──────── GIVEN ENTRIES
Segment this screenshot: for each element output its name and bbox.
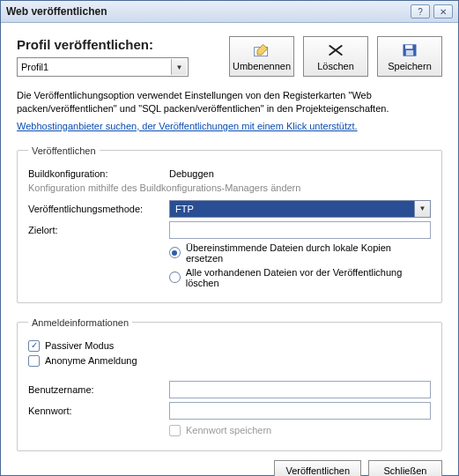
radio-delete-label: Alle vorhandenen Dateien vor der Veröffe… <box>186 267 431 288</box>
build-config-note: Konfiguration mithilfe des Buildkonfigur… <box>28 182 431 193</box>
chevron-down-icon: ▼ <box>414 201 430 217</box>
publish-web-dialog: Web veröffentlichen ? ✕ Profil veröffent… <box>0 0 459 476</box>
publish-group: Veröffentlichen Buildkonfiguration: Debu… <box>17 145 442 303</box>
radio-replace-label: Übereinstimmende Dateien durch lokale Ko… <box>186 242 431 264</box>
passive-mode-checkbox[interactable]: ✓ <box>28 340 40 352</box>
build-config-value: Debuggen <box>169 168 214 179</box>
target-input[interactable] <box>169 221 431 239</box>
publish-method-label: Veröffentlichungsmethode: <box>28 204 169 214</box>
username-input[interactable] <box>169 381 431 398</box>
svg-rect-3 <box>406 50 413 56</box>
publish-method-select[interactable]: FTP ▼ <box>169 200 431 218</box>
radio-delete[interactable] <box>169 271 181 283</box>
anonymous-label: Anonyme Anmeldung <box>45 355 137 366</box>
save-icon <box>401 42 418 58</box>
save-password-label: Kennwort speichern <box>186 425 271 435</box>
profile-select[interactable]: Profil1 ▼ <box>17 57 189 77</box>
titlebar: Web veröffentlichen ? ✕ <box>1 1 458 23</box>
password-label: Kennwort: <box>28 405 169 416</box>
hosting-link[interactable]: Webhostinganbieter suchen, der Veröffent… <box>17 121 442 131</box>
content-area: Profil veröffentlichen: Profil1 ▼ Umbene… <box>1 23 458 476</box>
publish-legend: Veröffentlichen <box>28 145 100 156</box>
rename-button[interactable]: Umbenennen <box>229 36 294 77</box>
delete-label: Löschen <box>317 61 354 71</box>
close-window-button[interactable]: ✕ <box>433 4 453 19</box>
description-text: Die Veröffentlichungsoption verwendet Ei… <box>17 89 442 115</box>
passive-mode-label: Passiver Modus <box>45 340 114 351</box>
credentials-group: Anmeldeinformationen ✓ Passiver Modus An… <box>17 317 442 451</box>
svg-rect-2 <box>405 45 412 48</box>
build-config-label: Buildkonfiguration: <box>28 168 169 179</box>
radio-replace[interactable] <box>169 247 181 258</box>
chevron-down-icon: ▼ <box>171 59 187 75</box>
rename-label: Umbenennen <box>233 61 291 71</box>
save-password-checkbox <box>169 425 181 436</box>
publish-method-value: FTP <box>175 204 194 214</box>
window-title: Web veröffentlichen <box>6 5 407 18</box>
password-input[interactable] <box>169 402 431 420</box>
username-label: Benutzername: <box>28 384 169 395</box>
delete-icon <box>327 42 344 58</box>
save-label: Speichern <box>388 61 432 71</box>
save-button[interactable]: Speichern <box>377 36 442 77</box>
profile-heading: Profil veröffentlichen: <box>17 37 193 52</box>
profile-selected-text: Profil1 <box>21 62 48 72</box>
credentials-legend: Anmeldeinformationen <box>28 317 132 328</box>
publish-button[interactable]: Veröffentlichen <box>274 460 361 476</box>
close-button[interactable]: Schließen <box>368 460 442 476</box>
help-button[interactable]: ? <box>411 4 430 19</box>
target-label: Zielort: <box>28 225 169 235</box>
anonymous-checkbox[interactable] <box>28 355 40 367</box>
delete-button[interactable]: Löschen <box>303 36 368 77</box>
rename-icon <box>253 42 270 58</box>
────────────────
──────── GIVEN ENTRIES
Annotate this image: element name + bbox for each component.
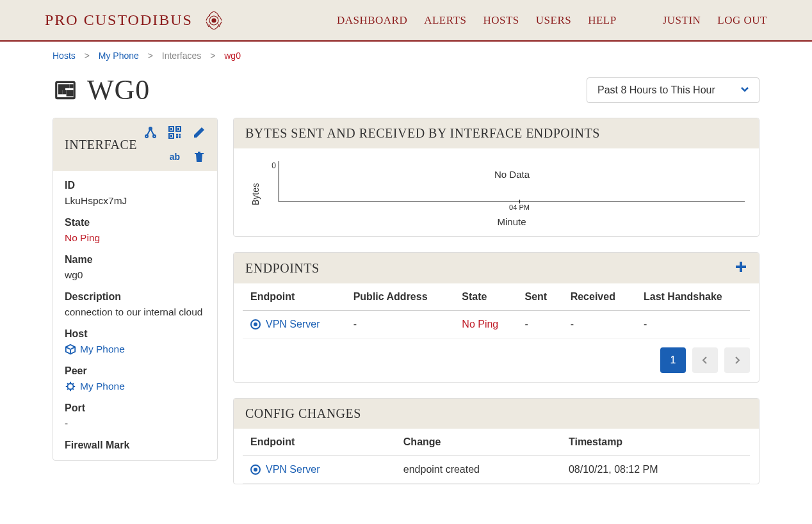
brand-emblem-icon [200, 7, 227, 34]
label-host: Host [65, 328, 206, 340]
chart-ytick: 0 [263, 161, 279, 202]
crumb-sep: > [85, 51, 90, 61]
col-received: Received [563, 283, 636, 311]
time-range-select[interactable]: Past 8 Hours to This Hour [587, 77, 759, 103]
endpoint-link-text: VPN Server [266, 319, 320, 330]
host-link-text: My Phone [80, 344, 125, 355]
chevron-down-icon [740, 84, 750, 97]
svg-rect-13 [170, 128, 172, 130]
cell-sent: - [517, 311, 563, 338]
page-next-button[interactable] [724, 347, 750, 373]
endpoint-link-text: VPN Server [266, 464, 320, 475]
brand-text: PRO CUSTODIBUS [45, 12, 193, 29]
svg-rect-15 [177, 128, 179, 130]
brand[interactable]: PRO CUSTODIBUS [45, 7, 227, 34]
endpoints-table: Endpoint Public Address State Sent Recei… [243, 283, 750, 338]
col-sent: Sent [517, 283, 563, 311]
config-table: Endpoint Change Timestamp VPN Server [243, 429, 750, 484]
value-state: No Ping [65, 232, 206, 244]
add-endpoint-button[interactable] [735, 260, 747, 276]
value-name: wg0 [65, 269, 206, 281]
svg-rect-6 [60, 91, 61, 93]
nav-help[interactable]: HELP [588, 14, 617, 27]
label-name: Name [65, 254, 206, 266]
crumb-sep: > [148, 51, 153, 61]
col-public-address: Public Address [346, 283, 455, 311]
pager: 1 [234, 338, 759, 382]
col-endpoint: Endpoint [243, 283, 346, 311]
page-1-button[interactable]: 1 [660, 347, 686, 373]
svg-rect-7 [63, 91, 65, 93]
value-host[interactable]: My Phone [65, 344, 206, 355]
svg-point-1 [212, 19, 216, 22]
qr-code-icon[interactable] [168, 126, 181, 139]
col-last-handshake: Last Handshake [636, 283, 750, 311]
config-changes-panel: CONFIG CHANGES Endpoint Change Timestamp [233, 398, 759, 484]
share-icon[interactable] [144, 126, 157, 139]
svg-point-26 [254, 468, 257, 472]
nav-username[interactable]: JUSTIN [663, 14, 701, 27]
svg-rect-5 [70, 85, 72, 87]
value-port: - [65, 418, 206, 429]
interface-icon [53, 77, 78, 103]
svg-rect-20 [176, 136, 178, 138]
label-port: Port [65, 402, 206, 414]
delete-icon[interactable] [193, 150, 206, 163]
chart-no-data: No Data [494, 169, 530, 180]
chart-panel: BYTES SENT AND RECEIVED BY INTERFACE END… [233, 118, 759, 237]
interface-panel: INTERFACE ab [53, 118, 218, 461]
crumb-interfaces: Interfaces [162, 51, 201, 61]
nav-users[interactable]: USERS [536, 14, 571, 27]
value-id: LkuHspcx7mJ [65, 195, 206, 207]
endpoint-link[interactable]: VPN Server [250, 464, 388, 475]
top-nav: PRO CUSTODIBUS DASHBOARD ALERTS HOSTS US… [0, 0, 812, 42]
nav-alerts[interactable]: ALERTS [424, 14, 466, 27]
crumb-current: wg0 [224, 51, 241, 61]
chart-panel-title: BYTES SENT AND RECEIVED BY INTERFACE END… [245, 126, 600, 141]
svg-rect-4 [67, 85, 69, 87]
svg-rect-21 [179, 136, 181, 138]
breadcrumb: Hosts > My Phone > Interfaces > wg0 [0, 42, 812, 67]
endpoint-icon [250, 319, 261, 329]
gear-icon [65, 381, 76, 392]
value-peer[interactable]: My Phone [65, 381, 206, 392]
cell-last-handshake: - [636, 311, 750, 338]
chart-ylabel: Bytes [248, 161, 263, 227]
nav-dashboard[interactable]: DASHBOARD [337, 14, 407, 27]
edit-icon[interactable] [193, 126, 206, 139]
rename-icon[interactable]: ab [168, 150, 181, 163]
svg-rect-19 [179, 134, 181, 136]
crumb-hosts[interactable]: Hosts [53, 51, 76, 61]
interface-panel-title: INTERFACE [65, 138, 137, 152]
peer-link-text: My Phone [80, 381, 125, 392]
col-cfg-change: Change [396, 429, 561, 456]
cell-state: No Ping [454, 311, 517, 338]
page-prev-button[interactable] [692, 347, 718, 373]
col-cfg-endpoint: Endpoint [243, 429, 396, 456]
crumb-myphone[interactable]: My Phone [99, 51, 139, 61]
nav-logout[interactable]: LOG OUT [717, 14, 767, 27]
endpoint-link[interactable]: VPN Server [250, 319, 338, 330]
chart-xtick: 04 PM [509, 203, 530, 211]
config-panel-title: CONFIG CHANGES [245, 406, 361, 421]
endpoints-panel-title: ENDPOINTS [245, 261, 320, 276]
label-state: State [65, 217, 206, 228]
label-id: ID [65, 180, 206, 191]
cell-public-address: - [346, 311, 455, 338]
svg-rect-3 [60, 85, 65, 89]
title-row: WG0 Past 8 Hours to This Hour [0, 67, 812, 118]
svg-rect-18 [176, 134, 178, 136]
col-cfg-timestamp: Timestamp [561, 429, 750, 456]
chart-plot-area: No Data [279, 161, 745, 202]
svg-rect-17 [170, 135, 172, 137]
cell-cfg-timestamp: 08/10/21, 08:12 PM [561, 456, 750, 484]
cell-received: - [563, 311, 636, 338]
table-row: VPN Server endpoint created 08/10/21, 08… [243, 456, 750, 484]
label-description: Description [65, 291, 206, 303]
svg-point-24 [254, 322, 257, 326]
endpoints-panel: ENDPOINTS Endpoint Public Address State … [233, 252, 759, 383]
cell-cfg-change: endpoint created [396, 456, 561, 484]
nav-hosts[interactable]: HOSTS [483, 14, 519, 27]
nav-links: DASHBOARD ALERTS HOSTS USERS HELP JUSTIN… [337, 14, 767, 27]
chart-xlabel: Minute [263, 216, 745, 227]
────────────────
__PROBLEM DESCRIPTION__.
Please copy each line of the records above in which the word "method" can be found.

__TASK RESPONSE__.
publish-method-label: Veröffentlichungsmethode: <box>28 204 169 214</box>
publish-method-select[interactable]: FTP ▼ <box>169 200 431 218</box>
publish-method-value: FTP <box>175 204 194 214</box>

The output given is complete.